Haematuria, I consider to be the most important distinguishing feature. It is present in a significant number of patients but can be absent in up to 30% of cases. This is also associated with time to presentation, such that the percentage drops with time from a potential 95% plus at day one to 70% at day 3.

HOW ABOUT DYSURIA AND URGENCY?

Yes, these can occur especially if the stone is in the distal ureter. Beware that there is no intercurrent infection with a stone as this is significant.

Beware the mimics.

There are some things that can fool us and we need to be wary of these. There are the rarer conditions such as renal cell carcinoma bleeding and causing obstruction. There are other conditions such as ectopics or appendicitis, however putting these together with vitals and a good history should give the diagnosis.

Potentially the trickiest one is aortic aneurism, given that up to 40% of cases of a leaking abdominal aortic aneurysm will have blood in the urine. Also significant is that in a number of cases, you cannot palpate a pulsatile aorta. So beware.

INVESTIGATIONS

Non-contrast CT is the gold standard, being able to visualise stones not seen by KUB or IVP as well as potentially offering alternative diagnoses. The pail KUB is fine if we are looking at a radio-opaque stone and monitoring its progress, but not very good for the lucent uric acid stones. The IVP, although good for showing obstruction is not as sensitive as CT and exposes the patient to a higher dose of radiation.

Ultrasound is the investigation we might choose in a pregnant patient as it will demonstrate obstruction and does not expose the patient to radiation.

Back to the case.

On examination, the patient was actually more tender midline and although there was pain on ballottment, the pain seemed to involve the lateral abdomen above the kidney rather than the kidney itself. Bloods were essentially normal.

I asked for a surgical consult, as I was concerned that this was something else and not renal colic and waited surgical review.

Following review, the surgeons stated that this was a left renal colic, given the ballottement pain and previous history of renal colic on the same side. Also again, the patient doesn’t have to have blood in the urine. Although I was being told I was wrong, this particular surgical registrar was a kind gentleman and didn’t make me feel like a moron, like so many other surgical registrars try to.

Still doubt in my mind. OK, CT KUB here I come. Radiology registrar says, “Why do you want a CT KUB? Stone diagnosed by surgical registrar and patient’s pain is minimal and we are swamped.”

“OK – I understand but she does have this metastases history and no blood in the urine…and we have to do it.”

Registrar does the CT.

NO stone. Inflamed fatty tissue with sentinel loop in the abdo, indicating entrapment in a hernia.
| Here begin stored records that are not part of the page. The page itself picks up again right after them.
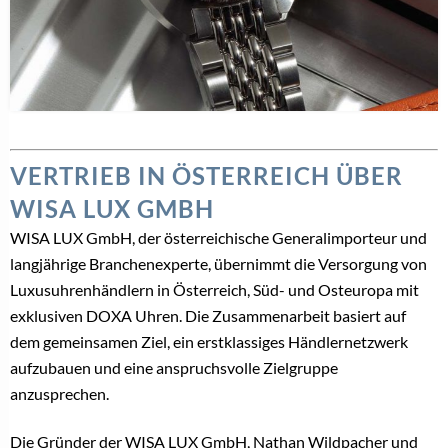
VERTRIEB IN ÖSTERREICH ÜBER
WISA LUX GMBH
WISA LUX GmbH, der österreichische Generalimporteur und
langjährige Branchenexperte, übernimmt die Versorgung von
Luxusuhrenhändlern in Österreich, Süd- und Osteuropa mit
exklusiven DOXA Uhren. Die Zusammenarbeit basiert auf
dem gemeinsamen Ziel, ein erstklassiges Händlernetzwerk
aufzubauen und eine anspruchsvolle Zielgruppe
anzusprechen.
Die Gründer der WISA LUX GmbH, Nathan Wildpacher und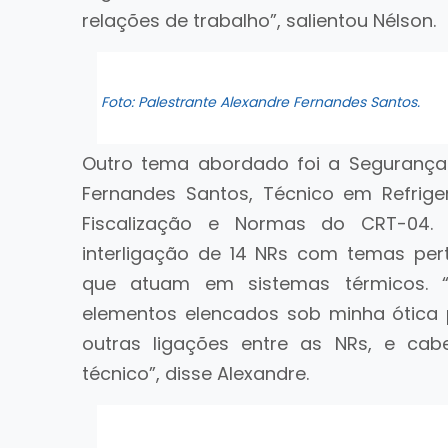
relações de trabalho”, salientou Nélson.
Foto: Palestrante Alexandre Fernandes Santos.
Outro tema abordado foi a Segurança
Fernandes Santos, Técnico em Refrige
Fiscalização e Normas do CRT-04. 
interligação de 14 NRs com temas pert
que atuam em sistemas térmicos. “
elementos elencados sob minha ótica pr
outras ligações entre as NRs, e ca
técnico”, disse Alexandre.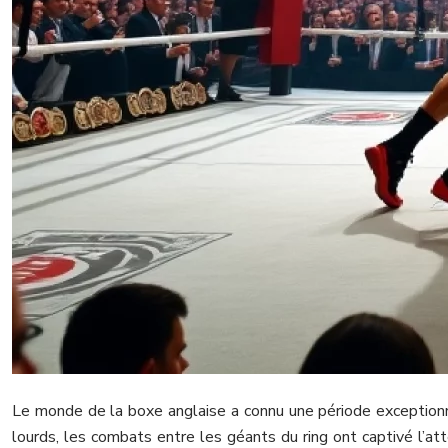
Le monde de la boxe anglaise a connu une période exceptionnel
lourds, les combats entre les géants du ring ont captivé l’at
The patient went to the operating room.

This case is about thinking when not all signs match up.

So previous abdo history, examination was not classical renal colic and there was some midline abdominal pain and no blood in the urine.
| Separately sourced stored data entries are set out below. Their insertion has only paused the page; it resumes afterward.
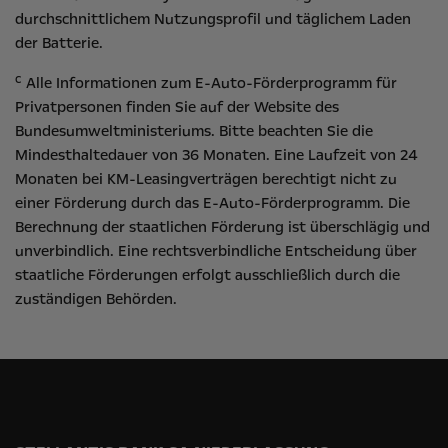
durchschnittlichem Nutzungsprofil und täglichem Laden
der Batterie.
c
Alle Informationen zum E-Auto-Förderprogramm für
Privatpersonen finden Sie auf der Website des
Bundesumweltministeriums
. Bitte beachten Sie die
Mindesthaltedauer von 36 Monaten. Eine Laufzeit von 24
Monaten bei KM-Leasingverträgen berechtigt nicht zu
einer Förderung durch das E-Auto-Förderprogramm. Die
Berechnung der staatlichen Förderung ist überschlägig und
unverbindlich. Eine rechtsverbindliche Entscheidung über
staatliche Förderungen erfolgt ausschließlich durch die
zuständigen Behörden.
Beware making the diagnosis of renal colic if you’re not sure. Now in this case, the patient would have probably declared herself regardless, because we would not have been able to control her pain and she would have needed an admission and would have gotten a CT at some stage. But it’s important to get in early. The worst thing that could have happened was that she may have been sent home with significant oral analgesia and returned, septic and very unwell.

Remember, the knowledge you take into your shift does matter!